- **Items listed in a dataset**:
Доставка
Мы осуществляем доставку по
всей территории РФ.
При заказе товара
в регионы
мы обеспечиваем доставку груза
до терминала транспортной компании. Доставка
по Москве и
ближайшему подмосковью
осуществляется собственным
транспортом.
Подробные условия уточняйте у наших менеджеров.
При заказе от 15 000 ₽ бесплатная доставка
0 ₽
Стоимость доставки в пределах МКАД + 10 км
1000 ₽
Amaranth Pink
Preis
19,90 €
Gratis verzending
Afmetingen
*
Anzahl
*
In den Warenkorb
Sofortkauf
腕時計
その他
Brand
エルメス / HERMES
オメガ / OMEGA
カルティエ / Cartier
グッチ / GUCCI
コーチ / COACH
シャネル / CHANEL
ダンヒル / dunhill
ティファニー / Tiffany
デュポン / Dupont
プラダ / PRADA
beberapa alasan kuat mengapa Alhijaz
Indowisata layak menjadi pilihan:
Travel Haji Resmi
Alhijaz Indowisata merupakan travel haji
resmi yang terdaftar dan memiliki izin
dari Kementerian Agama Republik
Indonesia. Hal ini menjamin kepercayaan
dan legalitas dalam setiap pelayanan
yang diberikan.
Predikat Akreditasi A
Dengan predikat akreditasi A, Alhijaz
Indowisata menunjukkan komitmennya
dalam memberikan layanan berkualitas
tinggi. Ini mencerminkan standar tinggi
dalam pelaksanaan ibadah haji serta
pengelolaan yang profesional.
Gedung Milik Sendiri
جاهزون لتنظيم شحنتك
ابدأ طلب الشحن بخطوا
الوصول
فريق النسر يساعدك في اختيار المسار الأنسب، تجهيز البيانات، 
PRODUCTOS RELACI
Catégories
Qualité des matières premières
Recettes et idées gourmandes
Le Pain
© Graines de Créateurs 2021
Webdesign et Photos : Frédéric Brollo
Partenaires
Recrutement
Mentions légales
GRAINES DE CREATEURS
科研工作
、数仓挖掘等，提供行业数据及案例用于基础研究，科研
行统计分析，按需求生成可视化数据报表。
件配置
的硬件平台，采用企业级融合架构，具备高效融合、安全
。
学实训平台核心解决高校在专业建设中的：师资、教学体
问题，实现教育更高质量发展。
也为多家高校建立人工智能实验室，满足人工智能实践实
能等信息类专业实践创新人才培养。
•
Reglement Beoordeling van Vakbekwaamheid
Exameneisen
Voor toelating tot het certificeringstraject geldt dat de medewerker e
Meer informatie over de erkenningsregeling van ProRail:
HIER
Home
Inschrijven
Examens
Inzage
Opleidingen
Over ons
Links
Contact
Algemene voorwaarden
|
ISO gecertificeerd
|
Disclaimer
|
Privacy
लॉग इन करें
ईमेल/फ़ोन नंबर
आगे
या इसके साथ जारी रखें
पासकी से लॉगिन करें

- **EXERCISE GOAL**: Return every record, word for word.

- **RESPONSE FOR THIS EXERCISE**:
Доставка
Мы осуществляем доставку по
всей территории РФ.
При заказе товара
в регионы
мы обеспечиваем доставку груза
до терминала транспортной компании. Доставка
по Москве и
ближайшему подмосковью
осуществляется собственным
транспортом.
Подробные условия уточняйте у наших менеджеров.
При заказе от 15 000 ₽ бесплатная доставка
0 ₽
Стоимость доставки в пределах МКАД + 10 км
1000 ₽
Amaranth Pink
Preis
19,90 €
Gratis verzending
Afmetingen
*
Anzahl
*
In den Warenkorb
Sofortkauf
腕時計
その他
Brand
エルメス / HERMES
オメガ / OMEGA
カルティエ / Cartier
グッチ / GUCCI
コーチ / COACH
シャネル / CHANEL
ダンヒル / dunhill
ティファニー / Tiffany
デュポン / Dupont
プラダ / PRADA
beberapa alasan kuat mengapa Alhijaz
Indowisata layak menjadi pilihan:
Travel Haji Resmi
Alhijaz Indowisata merupakan travel haji
resmi yang terdaftar dan memiliki izin
dari Kementerian Agama Republik
Indonesia. Hal ini menjamin kepercayaan
dan legalitas dalam setiap pelayanan
yang diberikan.
Predikat Akreditasi A
Dengan predikat akreditasi A, Alhijaz
Indowisata menunjukkan komitmennya
dalam memberikan layanan berkualitas
tinggi. Ini mencerminkan standar tinggi
dalam pelaksanaan ibadah haji serta
pengelolaan yang profesional.
Gedung Milik Sendiri
جاهزون لتنظيم شحنتك
ابدأ طلب الشحن بخطوا
الوصول
فريق النسر يساعدك في اختيار المسار الأنسب، تجهيز البيانات، 
PRODUCTOS RELACI
Catégories
Qualité des matières premières
Recettes et idées gourmandes
Le Pain
© Graines de Créateurs 2021
Webdesign et Photos : Frédéric Brollo
Partenaires
Recrutement
Mentions légales
GRAINES DE CREATEURS
科研工作
、数仓挖掘等，提供行业数据及案例用于基础研究，科研
行统计分析，按需求生成可视化数据报表。
件配置
的硬件平台，采用企业级融合架构，具备高效融合、安全
。
学实训平台核心解决高校在专业建设中的：师资、教学体
问题，实现教育更高质量发展。
也为多家高校建立人工智能实验室，满足人工智能实践实
能等信息类专业实践创新人才培养。
•
Reglement Beoordeling van Vakbekwaamheid
Exameneisen
Voor toelating tot het certificeringstraject geldt dat de medewerker e
Meer informatie over de erkenningsregeling van ProRail:
HIER
Home
Inschrijven
Examens
Inzage
Opleidingen
Over ons
Links
Contact
Algemene voorwaarden
|
ISO gecertificeerd
|
Disclaimer
|
Privacy
लॉग इन करें
ईमेल/फ़ोन नंबर
आगे
या इसके साथ जारी रखें
पासकी से लॉगिन करें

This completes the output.